Und auch das andere Extrem konnte in dieser Studie keinen Vorteil herausschlagen: Wer wirklich alles mit links macht, dem fielen die Testaufgaben auch nicht leichter als anderen Kindern. Die Ergebnisse lassen sich also nicht linear – je linkshändiger, desto genialer – interpretieren.

"Es scheint wichtig, anzumerken, dass Nicht-Linearität auch bei anderen bekannten psychologischen Phänomenen auftritt, etwa bei Entscheidungsfindung, Vergesslichkeit und Lernfähigkeit", schreiben die Autoren im Diskussionsteil der Studie.

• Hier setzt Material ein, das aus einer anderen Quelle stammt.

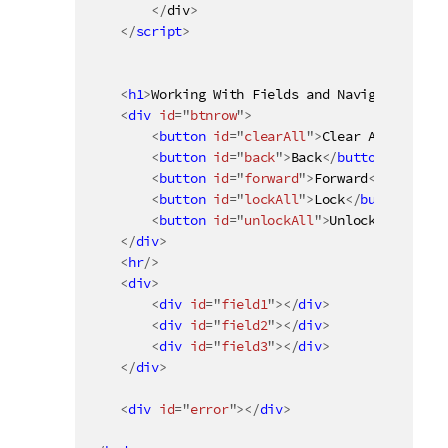
<
/
div
>
</
script
>
<
h1
>
Working With Fields and Navigation
</
h1
<
div
id
=
"
btnrow
"
>
<
button
id
=
"
clearAll
"
>
Clear All
</
butto
<
button
id
=
"
back
"
>
Back
</
button
>
<
button
id
=
"
forward
"
>
Forward
</
button
>
<
button
id
=
"
lockAll
"
>
Lock
</
button
>
<
button
id
=
"
unlockAll
"
>
Unlock
</
button
>
</
div
>
<
hr
/>
<
div
>
<
div
id
=
"
field1
"
>
</
div
>
<
div
id
=
"
field2
"
>
</
div
>
<
div
id
=
"
field3
"
>
</
div
>
</
div
>
<
div
id
=
"
error
"
>
</
div
>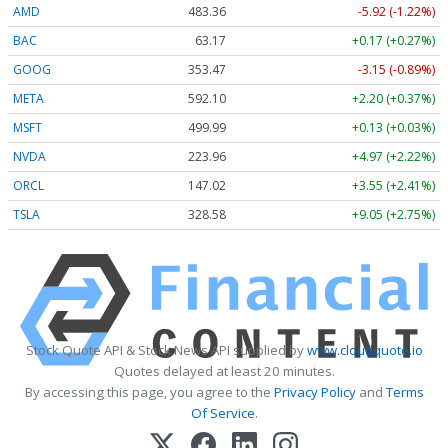
AMD
483.36
-5.92 (-1.22%)
BAC
63.17
+0.17 (+0.27%)
GOOG
353.47
-3.15 (-0.89%)
META
592.10
+2.20 (+0.37%)
MSFT
499.99
+0.13 (+0.03%)
NVDA
223.96
+4.97 (+2.22%)
ORCL
147.02
+3.55 (+2.41%)
TSLA
328.58
+9.05 (+2.75%)
Stock Quote API & Stock News API supplied by
www.cloudquote.io
Quotes delayed at least 20 minutes.
By accessing this page, you agree to the
Privacy Policy
and
Terms
Of Service
.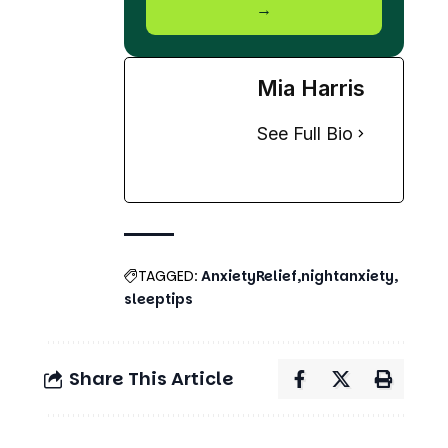
→
Mia Harris
See Full Bio
TAGGED:
AnxietyRelief
nightanxiety
sleeptips
Share This Article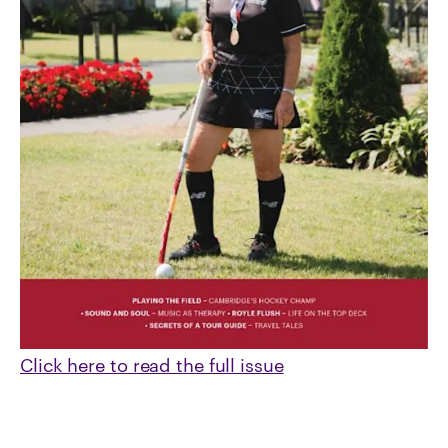
Click here to read the full issue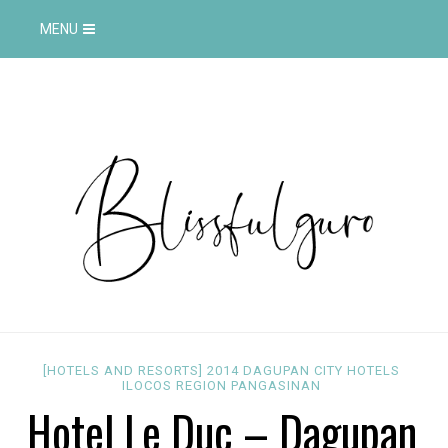
MENU
[HOTELS AND RESORTS]
2014
DAGUPAN CITY
HOTELS
ILOCOS REGION
PANGASINAN
Hotel Le Duc – Dagupan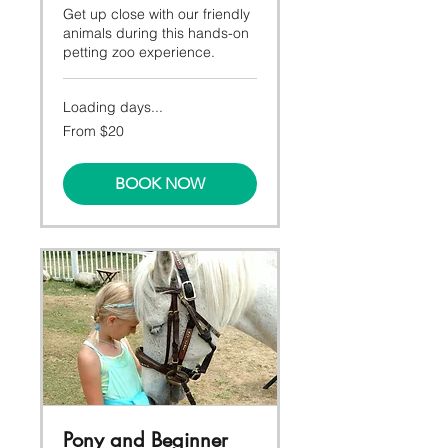
Get up close with our friendly
animals during this hands-on
petting zoo experience.
Loading days...
From
From $20
20
Canadian
dollars
BOOK NOW
Pony and Beginner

Das Ergebnis: Gott sei Dank ist alles mal wieder nicht so einfach wie gedacht. Zusammengefasst lässt sich also sagen: Ja, die Händigkeit beeinflusst kognitive Fähigkeiten – zumindest als Indikator dafür, wie gut verbunden beide Hirnhälften sind.

"Der bloße Vergleich zwischen Rechts- und Linkshändigkeit ist ungenügend, um zu beschreiben, wie die Händigkeit und die Mathefähigkeiten miteinander interagieren", versucht die Studie Rechtshänder zu trösten. Trotzdem: besser in Mathe sind sie eben generell doch, die Schweine.

Offenlegung: Dieser Text wurde von einer Rechtshänderin geschrieben, einem Rechtshänder redigiert und von einer Linkshänderin gegengelesen.